Fiquei também bem impressionado pela qualidade dos textos e a iniciativa de um jornal de artes semanal sob o comando do jornalista Marcelo Rezende distribuído não só no Pavilhão como em toda a cidade, nos semáforos e nos metrôs.
Por um acaso eu visitei o andar com o ilustrador Fábio Gurjão que ao ver aquela amplidão logo falou: “Vou fazer meu desfile de camisetas aqui assim eu estreio na Bienal e no SPFW ao mesmo tempo e só faço coleção de 2 em 2 anos”.
O espaço convida pra “invasão”, pra algum a forma de ocupação, pois tem um projeto que pede para que ele seja preenchido, aliás essa é a beleza daquele andar vazio, a esperança que algo esta porvir.
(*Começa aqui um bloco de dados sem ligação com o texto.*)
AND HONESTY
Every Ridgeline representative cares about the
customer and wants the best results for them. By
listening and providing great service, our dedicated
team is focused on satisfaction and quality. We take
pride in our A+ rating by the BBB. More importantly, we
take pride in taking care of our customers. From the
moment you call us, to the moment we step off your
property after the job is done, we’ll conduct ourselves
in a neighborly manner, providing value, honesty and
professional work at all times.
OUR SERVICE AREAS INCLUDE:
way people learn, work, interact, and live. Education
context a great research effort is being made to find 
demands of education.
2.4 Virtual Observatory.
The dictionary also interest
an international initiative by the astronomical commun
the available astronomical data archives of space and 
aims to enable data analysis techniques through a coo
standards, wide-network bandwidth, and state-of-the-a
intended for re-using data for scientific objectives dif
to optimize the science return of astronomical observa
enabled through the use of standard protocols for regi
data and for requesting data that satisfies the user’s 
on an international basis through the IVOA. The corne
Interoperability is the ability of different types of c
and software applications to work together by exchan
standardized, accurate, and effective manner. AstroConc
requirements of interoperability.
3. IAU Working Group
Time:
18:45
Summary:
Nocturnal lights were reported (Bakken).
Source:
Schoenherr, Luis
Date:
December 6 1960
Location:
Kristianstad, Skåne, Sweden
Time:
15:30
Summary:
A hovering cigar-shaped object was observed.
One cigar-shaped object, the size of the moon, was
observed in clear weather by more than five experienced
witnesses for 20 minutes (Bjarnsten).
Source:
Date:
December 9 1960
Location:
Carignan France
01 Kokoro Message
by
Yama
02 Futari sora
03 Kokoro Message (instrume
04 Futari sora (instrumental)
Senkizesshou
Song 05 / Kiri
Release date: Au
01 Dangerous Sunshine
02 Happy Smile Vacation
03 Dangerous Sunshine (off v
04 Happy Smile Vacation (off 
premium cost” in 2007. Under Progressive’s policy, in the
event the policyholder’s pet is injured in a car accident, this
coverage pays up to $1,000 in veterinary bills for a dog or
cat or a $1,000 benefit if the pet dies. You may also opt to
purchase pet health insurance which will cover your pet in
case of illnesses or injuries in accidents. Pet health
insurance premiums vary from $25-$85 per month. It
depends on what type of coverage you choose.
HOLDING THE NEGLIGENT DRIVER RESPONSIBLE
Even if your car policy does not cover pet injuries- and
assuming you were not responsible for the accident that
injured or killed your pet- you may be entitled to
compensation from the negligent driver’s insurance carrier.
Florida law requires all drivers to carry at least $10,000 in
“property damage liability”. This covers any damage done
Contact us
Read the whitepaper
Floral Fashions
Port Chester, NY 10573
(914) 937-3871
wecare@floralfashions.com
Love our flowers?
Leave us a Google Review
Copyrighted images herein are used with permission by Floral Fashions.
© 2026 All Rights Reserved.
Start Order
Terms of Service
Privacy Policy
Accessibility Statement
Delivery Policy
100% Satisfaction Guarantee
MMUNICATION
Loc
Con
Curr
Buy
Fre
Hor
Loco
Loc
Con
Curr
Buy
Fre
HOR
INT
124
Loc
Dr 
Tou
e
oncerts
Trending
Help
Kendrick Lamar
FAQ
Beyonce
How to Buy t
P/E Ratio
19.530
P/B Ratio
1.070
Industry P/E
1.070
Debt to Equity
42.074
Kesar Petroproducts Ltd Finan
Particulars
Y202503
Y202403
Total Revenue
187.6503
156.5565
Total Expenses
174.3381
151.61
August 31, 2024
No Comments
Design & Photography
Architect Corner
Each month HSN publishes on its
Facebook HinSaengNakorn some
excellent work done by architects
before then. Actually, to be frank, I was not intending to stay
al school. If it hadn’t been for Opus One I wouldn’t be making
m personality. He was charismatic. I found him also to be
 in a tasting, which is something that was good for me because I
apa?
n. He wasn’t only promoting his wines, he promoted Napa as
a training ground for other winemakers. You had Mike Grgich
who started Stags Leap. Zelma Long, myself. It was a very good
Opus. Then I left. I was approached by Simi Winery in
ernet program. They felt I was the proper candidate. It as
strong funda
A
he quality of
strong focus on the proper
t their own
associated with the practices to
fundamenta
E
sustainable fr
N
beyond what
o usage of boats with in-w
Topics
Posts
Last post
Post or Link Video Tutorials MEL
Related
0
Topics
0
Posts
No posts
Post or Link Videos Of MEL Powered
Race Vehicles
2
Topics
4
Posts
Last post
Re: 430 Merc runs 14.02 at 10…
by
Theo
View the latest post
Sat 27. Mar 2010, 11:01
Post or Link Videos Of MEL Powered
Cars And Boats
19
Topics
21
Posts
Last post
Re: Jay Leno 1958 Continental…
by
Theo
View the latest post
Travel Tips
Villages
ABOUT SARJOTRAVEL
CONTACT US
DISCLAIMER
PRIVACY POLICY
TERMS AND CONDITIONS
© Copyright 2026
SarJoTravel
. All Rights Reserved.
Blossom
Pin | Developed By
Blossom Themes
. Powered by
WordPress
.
Todo o blábláblá de Oscar Niemeyer que Ivo Mesquita disse querer ressaltar é mitificação de curadoria, terreno de muitos pajés-pajem do tranca-arte.
No dia seguinte, o inevitável: Pixadores entram pela porta da frente em pequenos grupos, se organizam e pixam o vazio de uma forma bela, cheia de atitude e violência. Eu que estava vendo um vídeo de Marina Abramovic, aquela da performance, se penteando e gritando “art is beautiful”, me deparo com a curadora-adjunta Ana Cohen descabelada, chamando-gritando pelos seguranças, polícia.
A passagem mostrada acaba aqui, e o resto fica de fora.